Much of the right (east) side of the valley is dominated by a sequence of enormous conoidal debris fans, forming the Alpenrhein Cluster, one of the largest in the Alps after Vinschgau and Valtellina. There are first-tier 'alpine megafans' at Chur and Igis-Zizers, and second tier 'outsize fans' at Ems, Malans, Jenins, Maienfeld, Balzers and Mauren. Their anomalous scale from most but not all of the small side-catchments indicates largely catastrophic origins, after deglaciation. They now support rich farmland and vineyards, with scrub and forest where debris-flow activity continues.

== Climate ==
Climatically, the Chur Rhine Valley is one of the warmest and driest regions in the Canton of Grisons. It experiences föhn winds on a large number of days during the year.

== Language and population ==
Most of the population speak Bündner German (in Chur the variant of Chur German). In Rhäzüns and especially in Domat/Ems they also speak Romansh.

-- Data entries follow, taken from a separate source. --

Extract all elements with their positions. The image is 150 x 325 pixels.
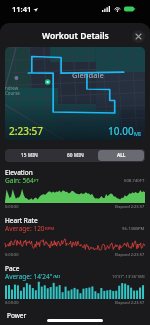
staticText: Gain: 564 xyxy=(5,176,34,185)
staticText: ALL xyxy=(117,152,126,159)
staticText: FT xyxy=(34,178,39,184)
staticText: 11:41 xyxy=(12,4,32,14)
staticText: 2:23:57 xyxy=(9,124,44,138)
staticText: 10'37"-13'36"/MI xyxy=(112,274,145,280)
staticText: Elapsed 2:23:57 xyxy=(115,204,145,209)
staticText: MI xyxy=(134,130,141,137)
staticText: Average: 14'24" xyxy=(5,272,53,281)
staticText: 0:00:00 xyxy=(5,252,19,257)
staticText: BPM xyxy=(45,226,55,232)
button[interactable]: Glendale xyxy=(5,47,145,140)
staticText: Heart Rate xyxy=(5,216,38,225)
staticText: 0:00:00 xyxy=(5,204,19,209)
button[interactable]: Close xyxy=(132,30,145,43)
staticText: Workout Details xyxy=(42,30,109,42)
staticText: ndrew Course xyxy=(5,85,20,96)
staticText: Elapsed 2:23:57 xyxy=(115,252,145,257)
staticText: 608-740FT xyxy=(124,178,145,184)
button[interactable]: 15 MIN xyxy=(6,150,52,161)
staticText: 60 MIN xyxy=(67,152,84,159)
staticText: Glendale xyxy=(72,70,104,80)
staticText: Elapsed 2:23:57 xyxy=(115,300,145,305)
staticText: Average: 120 xyxy=(5,224,45,233)
staticText: 15 MIN xyxy=(21,152,38,159)
staticText: Elevation xyxy=(5,168,33,177)
staticText: /MI xyxy=(53,274,60,280)
button[interactable]: ALL xyxy=(98,150,144,161)
button[interactable]: 60 MIN xyxy=(52,150,98,161)
staticText: Pace xyxy=(5,264,20,273)
staticText: Power xyxy=(7,311,27,320)
staticText: 10.00 xyxy=(108,124,134,138)
staticText: 96-136BPM xyxy=(122,226,145,232)
staticText: 0:00:00 xyxy=(5,300,19,305)
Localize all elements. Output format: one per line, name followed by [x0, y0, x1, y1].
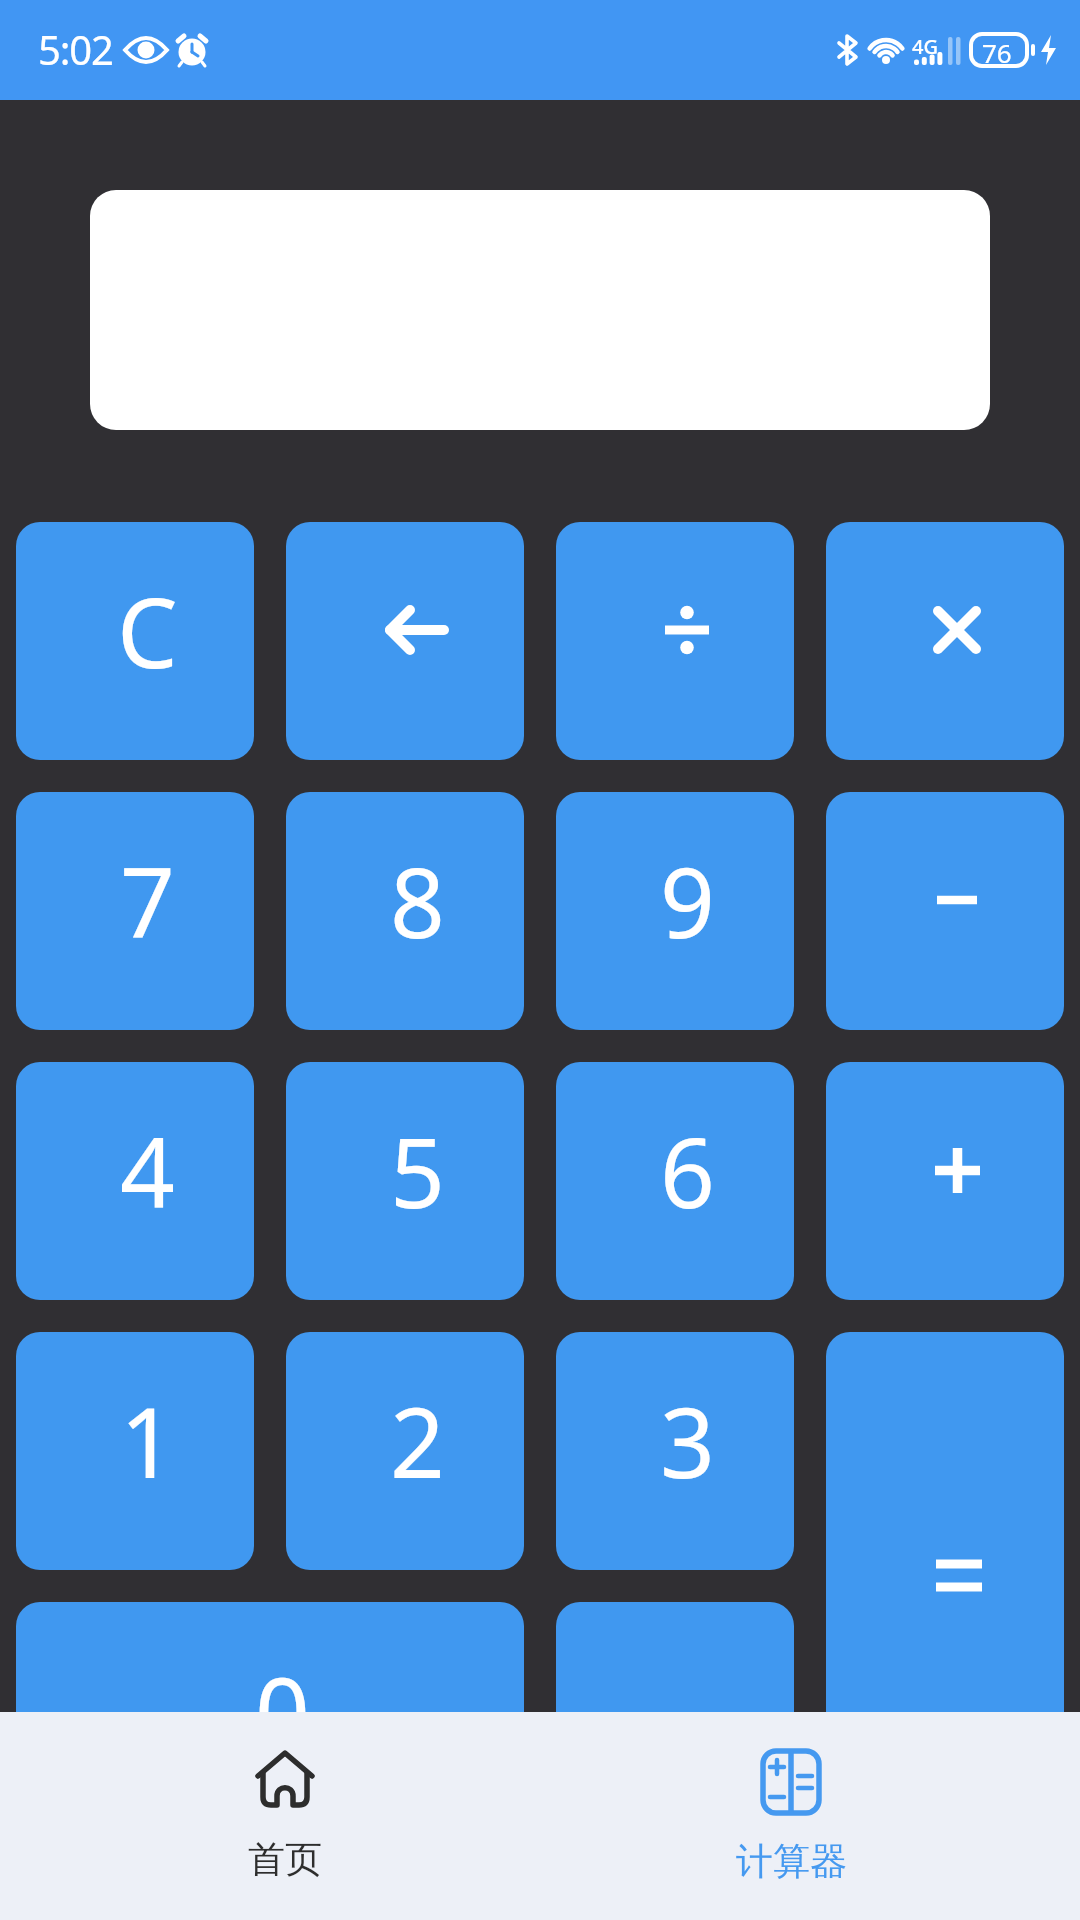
button[interactable]: 4	[16, 1062, 254, 1300]
button[interactable]	[826, 792, 1064, 1030]
button[interactable]: 7	[16, 792, 254, 1030]
button[interactable]	[826, 1062, 1064, 1300]
button[interactable]	[556, 522, 794, 760]
button[interactable]: 5	[286, 1062, 524, 1300]
staticText: 5	[390, 1105, 445, 1236]
staticText: 4G	[912, 33, 938, 60]
staticText: 1	[120, 1375, 175, 1506]
button[interactable]: 3	[556, 1332, 794, 1570]
button[interactable]: 8	[286, 792, 524, 1030]
staticText: 0	[255, 1645, 310, 1776]
staticText: 计算器	[736, 1838, 847, 1885]
staticText: 5:02	[38, 22, 113, 76]
button[interactable]	[826, 522, 1064, 760]
button[interactable]: 首页	[0, 1712, 540, 1920]
staticText: 6	[660, 1105, 715, 1236]
button[interactable]: 6	[556, 1062, 794, 1300]
staticText: C	[117, 565, 178, 696]
staticText: 2	[390, 1375, 445, 1506]
staticText: 7	[120, 835, 175, 966]
button[interactable]: 0	[16, 1602, 524, 1840]
button[interactable]	[286, 522, 524, 760]
button[interactable]: 9	[556, 792, 794, 1030]
button[interactable]: 2	[286, 1332, 524, 1570]
button[interactable]	[826, 1332, 1064, 1840]
staticText: 76	[982, 35, 1012, 70]
staticText: 首页	[248, 1836, 322, 1883]
staticText: .	[674, 1645, 700, 1776]
button[interactable]: C	[16, 522, 254, 760]
staticText: 8	[390, 835, 445, 966]
staticText: 9	[660, 835, 715, 966]
button[interactable]: 计算器	[540, 1712, 1080, 1920]
button[interactable]: 1	[16, 1332, 254, 1570]
button[interactable]: .	[556, 1602, 794, 1840]
staticText: 3	[660, 1375, 715, 1506]
staticText: 4	[120, 1105, 175, 1236]
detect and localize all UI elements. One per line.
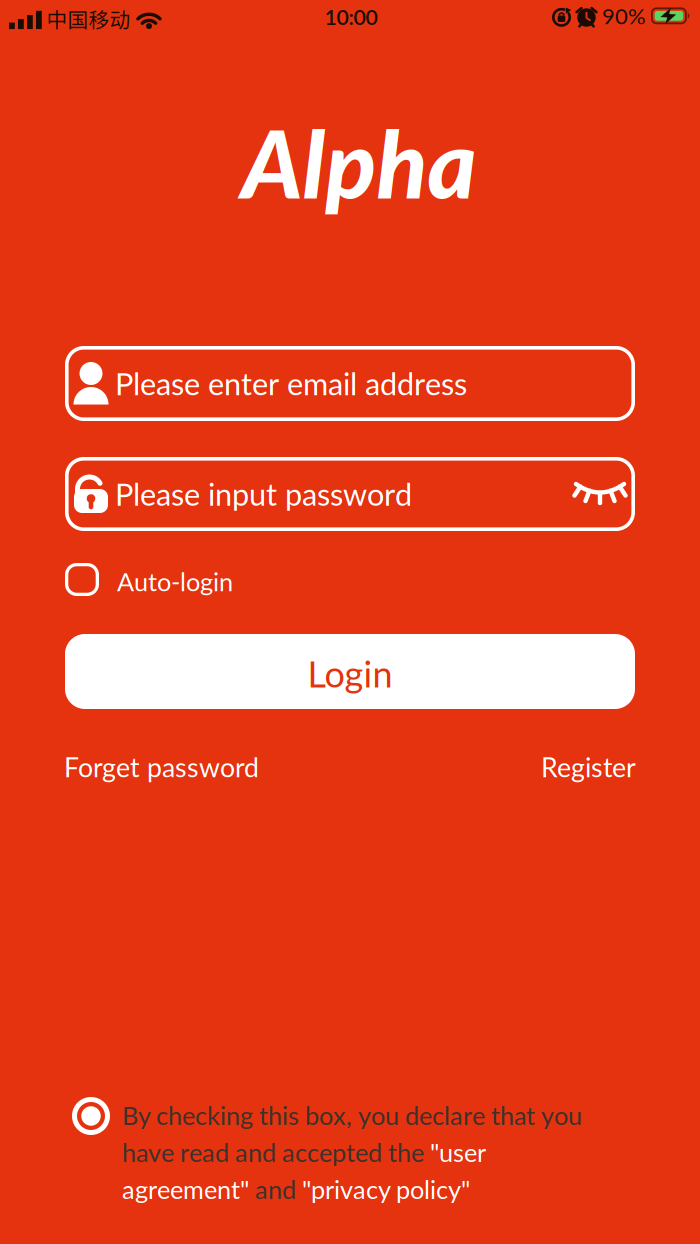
button[interactable]: Please enter email address bbox=[65, 346, 635, 421]
staticText: Auto-login bbox=[117, 566, 233, 597]
staticText: "user bbox=[430, 1137, 486, 1167]
button[interactable]: Accept terms bbox=[72, 1097, 110, 1135]
staticText: have read and accepted the bbox=[122, 1137, 430, 1167]
staticText: 90% bbox=[602, 3, 646, 29]
staticText: Please input password bbox=[115, 476, 412, 512]
button[interactable]: Auto-login bbox=[65, 563, 233, 596]
button[interactable]: "user bbox=[430, 1137, 486, 1167]
staticText: Register bbox=[541, 751, 636, 783]
button[interactable]: Show password bbox=[572, 476, 628, 506]
staticText: agreement" bbox=[122, 1174, 249, 1204]
button[interactable]: Forget password bbox=[64, 751, 259, 783]
staticText: 中国移动 bbox=[46, 4, 130, 34]
button[interactable]: Please input password bbox=[65, 457, 635, 531]
staticText: By checking this box, you declare that y… bbox=[122, 1100, 582, 1130]
button[interactable]: Login bbox=[65, 634, 635, 709]
staticText: 10:00 bbox=[324, 4, 378, 30]
button[interactable]: Register bbox=[541, 751, 636, 783]
button[interactable]: "privacy policy" bbox=[302, 1174, 470, 1204]
staticText: Alpha bbox=[242, 106, 476, 218]
staticText: Login bbox=[308, 652, 392, 695]
staticText: and bbox=[249, 1174, 302, 1204]
staticText: "privacy policy" bbox=[302, 1174, 470, 1204]
staticText: Please enter email address bbox=[115, 365, 467, 402]
staticText: Forget password bbox=[64, 751, 259, 783]
button[interactable]: agreement" bbox=[122, 1174, 249, 1204]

In recent years, the settlements of the Chur Rhine Valley have increasingly grown together into an urban region around the central town of Chur.

== Media ==
Regional daily newspapers in the area are the Bündner Tagblatt and Südostschweiz. In the Bündner Herrschaft, the local papers are the Prättigauer und Herrschäftler and in the southern part of the Bündner Rhine Valley, the Ruinaulta (called the Rhiiblatt until late 2013).
The periodicals, Terra Grischuna and Rheinfluss, deal with the Chur Rhine Valley in terms of cultural and natural history.